The entries that follow need to be printed exactly as they are, minus any pictures.

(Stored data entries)
===
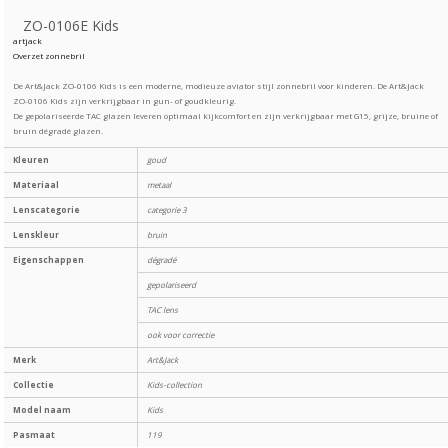
ZO-0106E Kids
artjack
Overzet zonnebril
De Art&Jack ZO-0106 Kids is een moderne, modieuze aviator stijl zonnebril voor kinderen. De Art&Jack
ZO-0106 Kids zijn verkrijgbaar in gun- of goudkleurig.
De gepolariseerde TAC glazen leveren optimaal kijkcomfort en zijn verkrijgbaar met G15, grijze, bruine of
bruin dégradé glazen.
Kleuren
goud
Materiaal
metaal
Lenscategorie
categorie 3
Lenskleur
bruin
Eigenschappen
dégradé
gepolariseerd
TAC lens
ook voor correctie
Merk
Art&Jack
Collectie
Kids-collection
Model naam
Kids
Pasmaat
119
===
* **Problem solution**:
ZO-0106E Kids
artjack
Overzet zonnebril
De Art&Jack ZO-0106 Kids is een moderne, modieuze aviator stijl zonnebril voor kinderen. De Art&Jack
ZO-0106 Kids zijn verkrijgbaar in gun- of goudkleurig.
De gepolariseerde TAC glazen leveren optimaal kijkcomfort en zijn verkrijgbaar met G15, grijze, bruine of
bruin dégradé glazen.
Kleuren
goud
Materiaal
metaal
Lenscategorie
categorie 3
Lenskleur
bruin
Eigenschappen
dégradé
gepolariseerd
TAC lens
ook voor correctie
Merk
Art&Jack
Collectie
Kids-collection
Model naam
Kids
Pasmaat
119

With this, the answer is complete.